:: Exercise directions ::
Every line below that holds the string "dios" should be copied out.

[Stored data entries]

━━━━━━━━

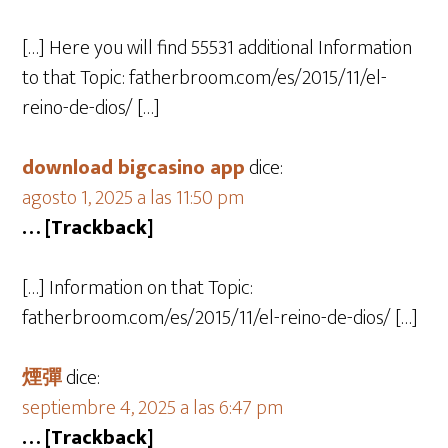
[…] Here you will find 55531 additional Information
to that Topic: fatherbroom.com/es/2015/11/el-
reino-de-dios/ […]
download bigcasino app
dice:
agosto 1, 2025 a las 11:50 pm
… [Trackback]
[…] Information on that Topic:
fatherbroom.com/es/2015/11/el-reino-de-dios/ […]
煙彈
dice:
septiembre 4, 2025 a las 6:47 pm
… [Trackback]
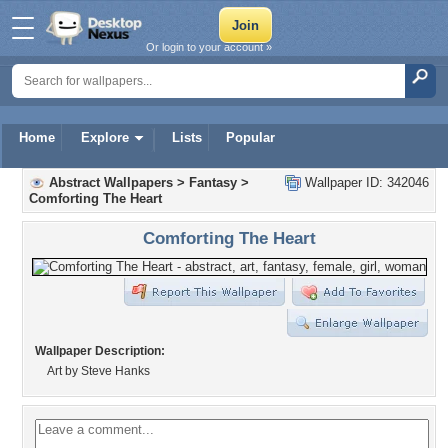
Or login to your account »
Home
Explore
Lists
Popular
Abstract Wallpapers
>
Fantasy
>
Wallpaper ID: 342046
Comforting The Heart
Comforting The Heart
Wallpaper Description:
Art by Steve Hanks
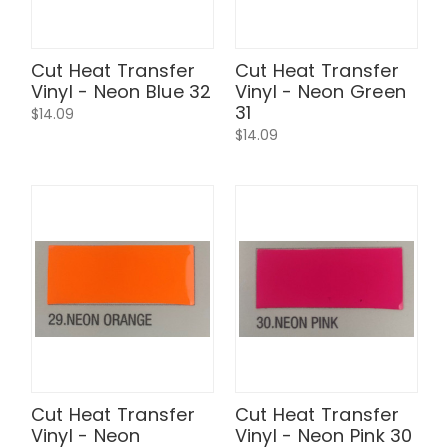
Cut Heat Transfer
Cut Heat Transfer
Vinyl - Neon Blue 32
Vinyl - Neon Green
31
$14.09
$14.09
Cut Heat Transfer
Cut Heat Transfer
Vinyl - Neon
Vinyl - Neon Pink 30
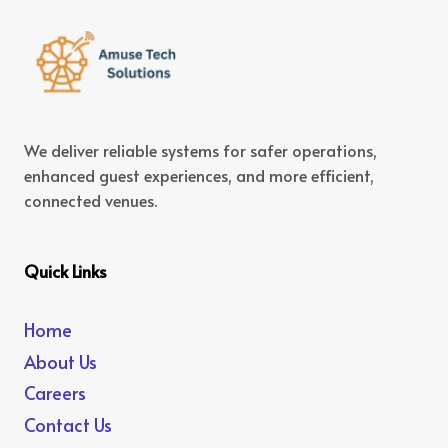
We deliver reliable systems for safer operations,
enhanced guest experiences, and more efficient,
connected venues.
Quick Links
Home
About Us
Careers
Contact Us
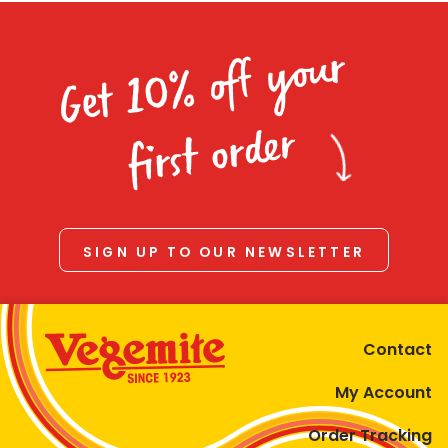
Get 10% off your
first order
SIGN UP TO OUR NEWSLETTER
Contact
My Account
Order Tracking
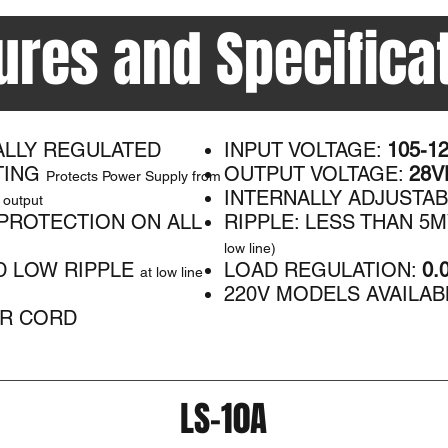
ures and Specifica
ALLY REGULATED
INPUT VOLTAGE:
105-1
TING
OUTPUT VOLTAGE:
28VD
Protects Power Supply from
INTERNALLY ADJUSTA
 output
PROTECTION ON ALL
RIPPLE: LESS THAN 5
low line)
D LOW RIPPLE
LOAD REGULATION:
0.
at low line
220V MODELS AVAILAB
R CORD
LS-10A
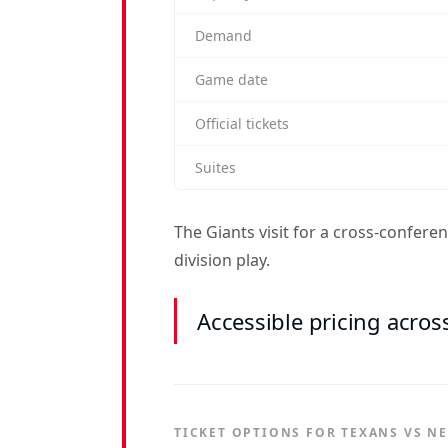
Demand
Game date
Official tickets
Suites
The Giants visit for a cross-confer
division play.
Accessible pricing acros
TICKET OPTIONS FOR TEXANS VS N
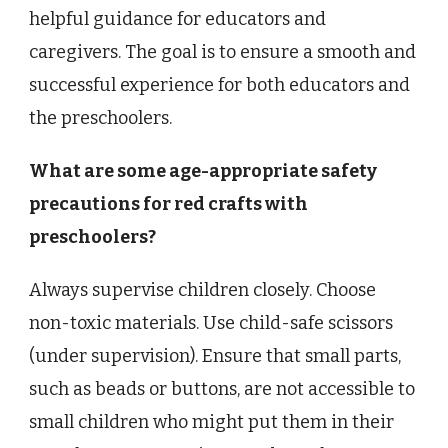
helpful guidance for educators and
caregivers. The goal is to ensure a smooth and
successful experience for both educators and
the preschoolers.
What are some age-appropriate safety
precautions for red crafts with
preschoolers?
Always supervise children closely. Choose
non-toxic materials. Use child-safe scissors
(under supervision). Ensure that small parts,
such as beads or buttons, are not accessible to
small children who might put them in their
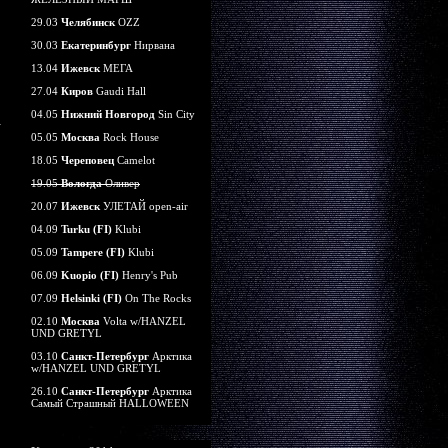
29.03
Челябинск
OZZ
30.03
Екатеринбург
Нирвана
13.04
Ижевск
МЕГА
27.04
Киров
Gaudi Hall
04.05
Нижний Новгород
Sin City
05.05
Москва
Rock House
18.05
Череповец
Camelot
19.05
Вологда
Оливер
20.07
Ижевск
УЛЕТАЙ open-air
04.09
Turku (FI)
Klubi
05.09
Tampere (FI)
Klubi
06.09
Kuopio (FI)
Henry's Pub
07.09
Helsinki (FI)
On The Rocks
02.10
Москва
Volta w/HANZEL
UND GRETYL
03.10
Санкт-Петербург
Арктика
w/HANZEL UND GRETYL
26.10
Санкт-Петербург
Арктика
Самый Страшный HALLOWEEN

━━━━━━━━

:: Solution to this task ::
reino-de-dios/ […]
fatherbroom.com/es/2015/11/el-reino-de-dios/ […]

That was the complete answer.